Home, home on my range. Where the spices and herb smells all play.
One of the things that has been bothering me about starting my crochet business is… smell. We cook at my house… a lot. And we love garlic and onions and peppers and all those other amazing spices and herbs and ingredients that taste so great… but leave a distinct scent behind long after they’ve been devoured.
Toss in the cat, all of the DIY projects we do (we’re currently busy painting walls and refinishing the hardwood floors) and all of the other odor-ific things that happen at my house on a daily basis and it leaves me wondering…
Do my crochet pieces stink? Are they absorbing all of the odors that we call home, sweet home? Am I the only one who worries about this? After doing some research online I learned that, no. I’m not alone with my smelly crochet fears.
Don’t get me wrong. I do clean and keep my house neat and tidy. And the cat is NEVER ALLOWED near my yarn stash or me while I’m crocheting. But… as clean as I can keep it, there’s still odors that creep in from time to time. And those are the ones I’m worried about.

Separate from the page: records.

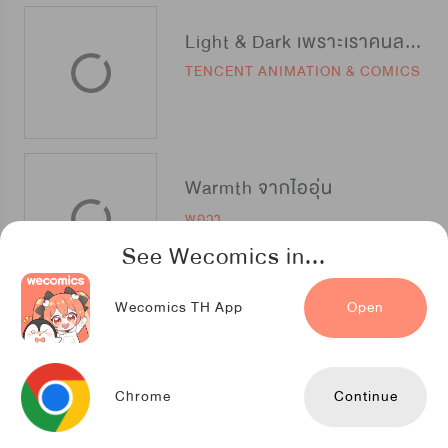
Light & Dark เพราะเราคนละขั้วกัน
TENCENT ANIMATION & COMICS
Warmth จากไออุ่น
พอวา
See Wecomics in...
Wecomics TH App
Open
อ่อยดีนัก รักซะให้เข็ด
TENCENT ANIMATION & COMICS
Chrome
Continue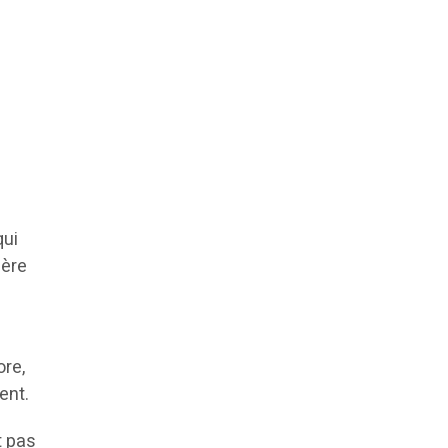
qui
ière
ore,
ment.
t pas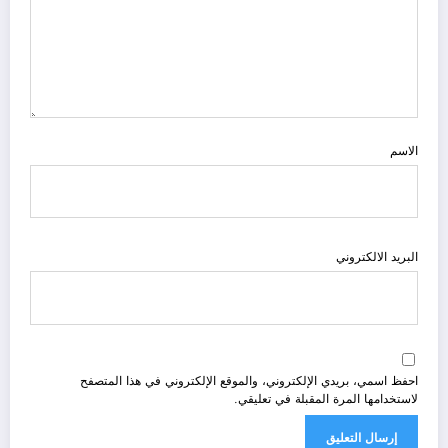
الاسم
البريد الالكتروني
احفظ اسمي، بريدي الإلكتروني، والموقع الإلكتروني في هذا المتصفح
لاستخدامها المرة المقبلة في تعليقي.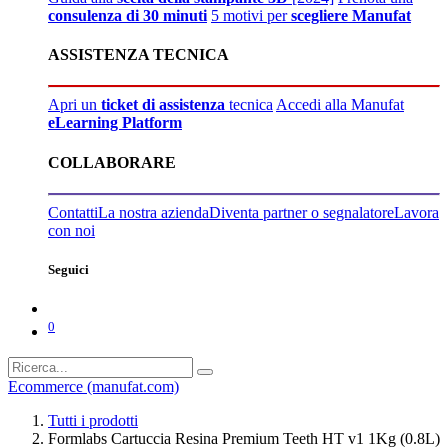
consulenza di 30 minuti
5 motivi per
scegliere Manufat
ASSISTENZA TECNICA
Apri un
ticket di assistenza
tecnica
Accedi alla Manufat
eLearning Platform
COLLABORARE
Contatti
La nostra azienda
Diventa partner o segnalatore
Lavora
con noi
Seguici
0
Ecommerce (manufat.com)
Tutti i prodotti
Formlabs Cartuccia Resina Premium Teeth HT v1 1Kg (0.8L)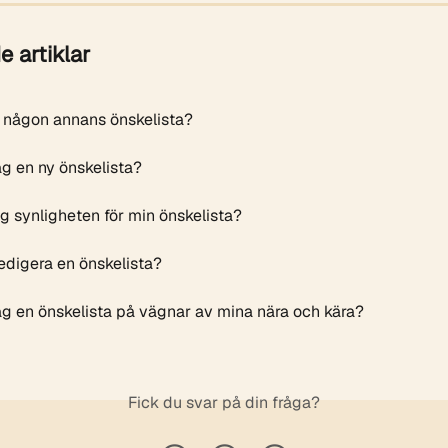
e artiklar
ag någon annans önskelista?
ag en ny önskelista?
ag synligheten för min önskelista?
redigera en önskelista?
ag en önskelista på vägnar av mina nära och kära?
Fick du svar på din fråga?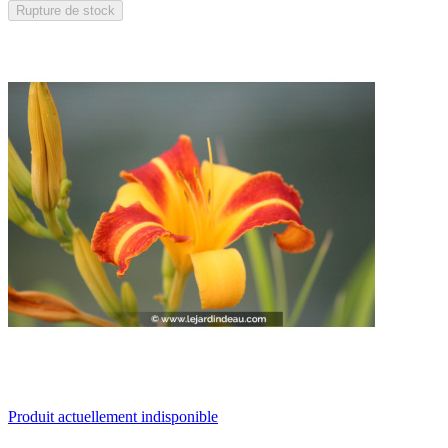
Rupture de stock
Produit actuellement indisponible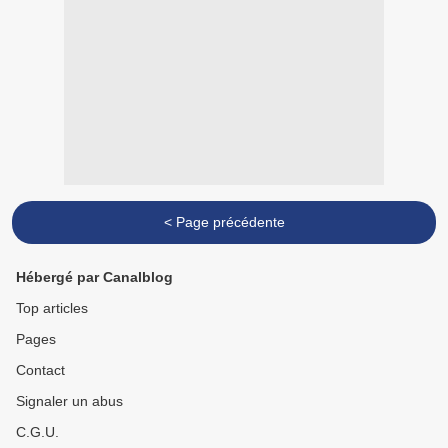
< Page précédente
Hébergé par Canalblog
Top articles
Pages
Contact
Signaler un abus
C.G.U.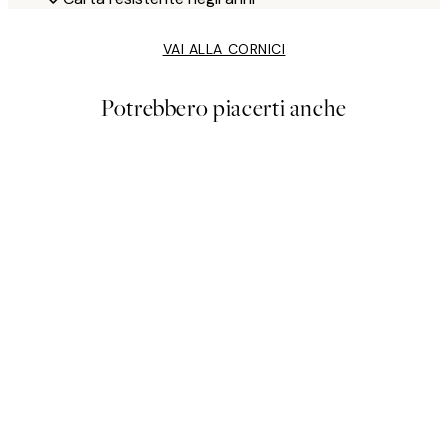
VAI ALLA CORNICI
Potrebbero piacerti anche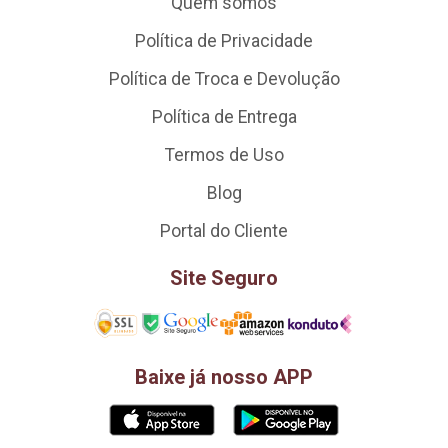
Quem somos
Política de Privacidade
Política de Troca e Devolução
Política de Entrega
Termos de Uso
Blog
Portal do Cliente
Site Seguro
Baixe já nosso APP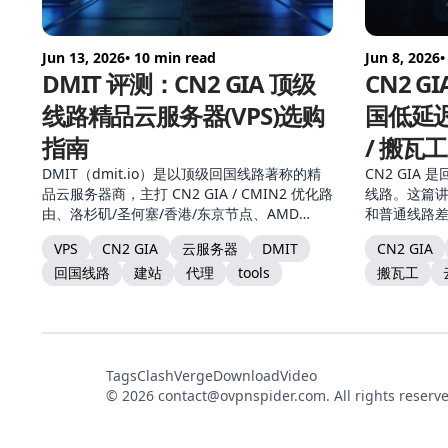
Jun 13, 2026
• 10 min read
Jun 8, 2026
•
DMIT 评测：CN2 GIA 顶级
CN2 GI
线路精品云服务器(VPS)选购
国低延迟
指南
/ 搬瓦
DMIT（dmit.io）是以顶级回国线路著称的精
CN2 GIA
品云服务器商，主打 CN2 GIA / CMIN2 优化路
线路。这篇讲清
由、洛杉矶/圣何塞/香港/东京节点、AMD
和普通线路差
EPYC + Intel SSD 硬件与 Anti-DDoS 防护。本
用、真能跑 CN
VPS
CN2 GIA
云服务器
DMIT
CN2 GIA
文讲清它的三档网络配置、节点选择、产品形
瓦工，附选
回国线路
建站
代理
tools
搬瓦工
态与自建节点适配。
Tags
ClashVerge
DownloadVideo
© 2026
contact@ovpnspider.com
. All rights reserv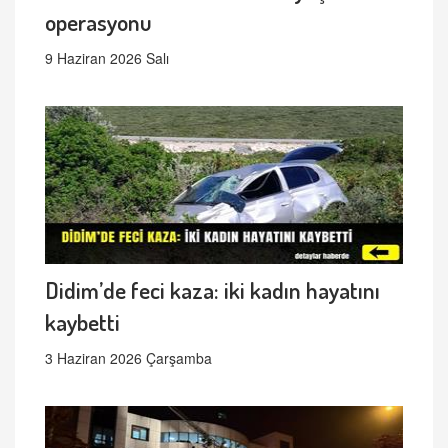
operasyonu
9 Haziran 2026 Salı
Didim’de feci kaza: iki kadın hayatını
kaybetti
3 Haziran 2026 Çarşamba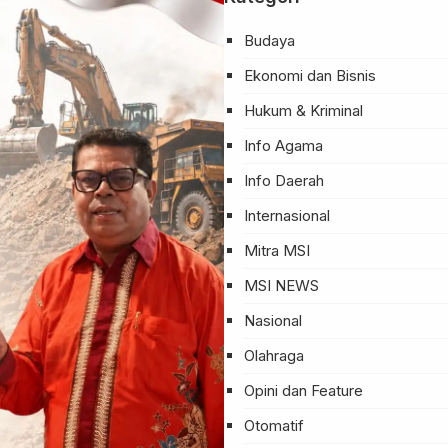
Budaya
Ekonomi dan Bisnis
Hukum & Kriminal
Info Agama
Info Daerah
Internasional
Mitra MSI
MSI NEWS
Nasional
Olahraga
Opini dan Feature
Otomatif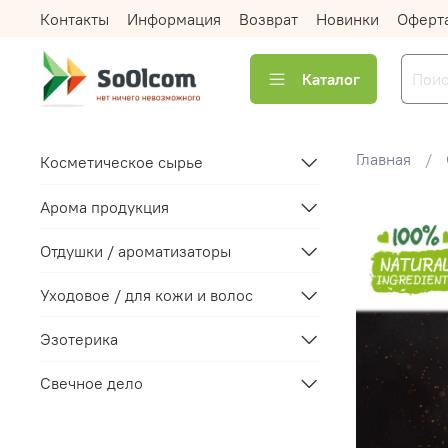
Контакты
Информация
Возврат
Новинки
Оферт
Каталог
Главная
Косметическое сырье
Арома продукция
Отдушки / ароматизаторы
Уходовое / для кожи и волос
Эзотерика
Свечное дело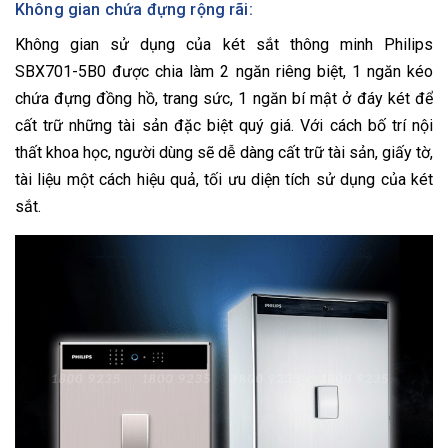
Không gian chứa đựng rộng rãi:
Không gian sử dụng của két sắt thông minh Philips
SBX701-5B0 được chia làm 2 ngăn riêng biệt, 1 ngăn kéo
chứa đựng đồng hồ, trang sức, 1 ngăn bí mật ở đáy két để
cất trữ những tài sản đặc biệt quý giá. Với cách bố trí nội
thất khoa học, người dùng sẽ dễ dàng cất trữ tài sản, giấy tờ,
tài liệu một cách hiệu quả, tối ưu diện tích sử dụng của két
sắt.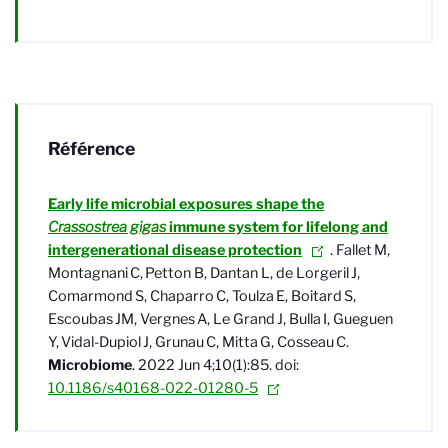
Référence
Early life microbial exposures shape the
Crassostrea gigas
immune system for lifelong and
intergenerational disease protection
. Fallet
M,
Montagnani
C,
Petton B, Dantan L, de Lorgeril
J,
Comarmond
S, Chaparro
C, Toulza
E, Boitard
S,
Escoubas
JM, Vergnes
A, Le Grand
J, Bulla
I, Gueguen
Y,
Vidal-Dupiol
J, Grunau
C, Mitta
G, Cosseau
C.
Microbiome
. 2022 Jun 4;10(1):85. doi:
10.1186/s40168-022-01280-5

After reading dozens and dozens of paragraphs at blog posts and all of their accompanying comments, I’ve found three different remedies that I kind of like:
- Dryer sheets.
- Baking soda.
- Clean, fresh air.
I also learned that there’s a huge audience of potential customers who might be allergic or opposed to anything with a heavy chemical or perfume smell.
I’ve decided to test out a couple different methods of smell removal. I’ve purchased some Meyer’s dryer sheets because they’re made with natural scents, are compost-able, and can be easily ripped in half so hopefully they won’t be too overpowering in the fragrance department. I’ve chosen the lavender one which has lavender essential oil in it… On it? I really don’t know how they’re made.
Where I was shopping, (Oh, who am I kidding, I was browsing Amazon. I don’t go out unless I absolutely must.) they also had 3 other scents; Lemon Verbena, Geranium, and curiously enough… Basil. (Which left me wondering, who wants their laundry to smell like Pesto?)
For this test, I’ll simply add a piece of a dryer sheet in with my crochet item before storing it in a plastic bag.
I’ve also purchased an Arm and Hammer baking soda fresh air filter thingy. It’s meant to be used in your refrigerator but I’m going to stick it on the top of a large plastic storage container where I may keep my items-in-waiting, depending on the outcome of this experiment, before they get ordered and shipped. Call me mad, but I thought this filter thing would be better than sprinkling each item with baking soda, or even keeping an open box anywhere near my handmade items, but what do I know?
After I receive an order, (fingers crossed) I’m also planning, weather permitting, to hang my pretty crochet things outside in the fresh air for a little while prior to packaging and shipping.
I’m going to try each of the two methods I’ve discussed above (dryer sheets and baking soda) for about a week and then open the stored goods to see what I smell.
I’ll let you know what I discover and which way I prefer when I’m done.
In the meantime…
Do you have a special method that keeps your crochet fresh and sweet smelling? Do you even worry about this? Please share your thoughts, ideas and tips in the comments. Or feel free to call me crazy for even worrying about this! Either way… as always, I look forward to the conversation with you.